In D 1 = 0.3, packet loss probability in the first stage is larger than that in the second stage for the case of B 1 < 24. A large number of FDLs are required rather than the case of D 1 = 0.5 although it is almost the same performance as the case of D 1 = 0.5. We can also conclude that D 1 = 0.5 is the optimum value for the first stage from the viewpoint of the number of FDLs.

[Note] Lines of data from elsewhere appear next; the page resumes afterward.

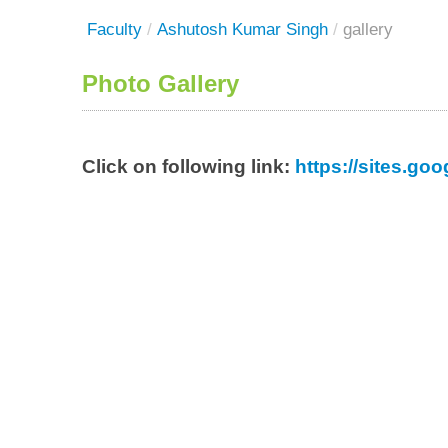
Faculty
/
Ashutosh Kumar Singh
/
gallery
Photo Gallery
Click on following link:
https://sites.g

We focus on packet loss probability in the optimum set of parameters B 1 = 20, B 2 = 200, D 1 = 0.5, and D 2 = 0.3 in Fig. 8 . The probability is almost the same as 1.22 × 10 −3 , which is packet loss probability of a single-stage buffer of N = 16, B = 200, and D = 0.3 at λ = 0.8. As we mentioned, the number of FDLs in the two-stage buffer is actually increased more than that of single-stage buffer. In this case, the two-stage buffer has 280 FDLs and the onestage buffer has 200. However, we can confirm that by using larger number of FDLs two-stage buffer compensating for slow electronic processing can provide similar performance to single-stage buffer requiring high-speed processing.

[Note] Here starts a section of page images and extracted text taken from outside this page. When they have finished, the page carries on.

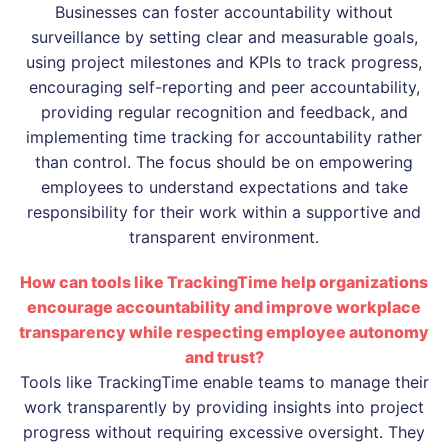
Businesses can foster accountability without
surveillance by setting clear and measurable goals,
using project milestones and KPIs to track progress,
encouraging self-reporting and peer accountability,
providing regular recognition and feedback, and
implementing time tracking for accountability rather
than control. The focus should be on empowering
employees to understand expectations and take
responsibility for their work within a supportive and
transparent environment.
How can tools like TrackingTime help organizations
encourage accountability and improve workplace
transparency while respecting employee autonomy
and trust?
Tools like TrackingTime enable teams to manage their
work transparently by providing insights into project
progress without requiring excessive oversight. They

We next derive combination of B 1 and B 2 to optimize packet loss performance in a given number of FDLs. Table 2 shows packet loss probabilities in a two-stage buffer dependent on the number of FDLs in each stage. We select three combinations. The total number of FDLs is set to 280. From the table, we find trade-off between B 1 and B 2 . Namely, increasing the number of FDLs in one stage for performance improvement results in performance degradation of other-stage buffer. We conclude a combination of B 1 = 20 and B 2 = 200 is the best, which has been used in our performance evaluation. 
Conclusion
We focused on contention resolution using an optical FDL buffer in a photonic packet switch. A scheduler for the contention resolution is operated in electrical domain even when data street of the buffer is provided in optical domain. The scheduler may not be fast enough. To compensate the gap of high-speed optical transmission and slow-speed electronic processing, we have proposed a multi-stage buffer that forms a tree-structure in which each node has a block of FDLs and a scheduler. Since the number of ports of the block is smaller than the number of ports of the packet switch, the same processing speed as that of a single-stage buffer is not required. Our multi-stage buffer supports asynchronously arriving variable length packets, which is a desirable feature for infrastructure of the Internet. We established the approximation analysis method to evaluate the packet loss probability in the two-stage buffer structure. We find the optimum unit lengths of FDLs in first and second stages to minimize packet loss probability for the case of the fixed number of In this paper, we have investigated two-stage buffer. As the number of ports is increased, a multi-stage buffer of more than two stages may be needed. The performance of a large packet switch when using a multi-stage buffer will be evaluated in a future study.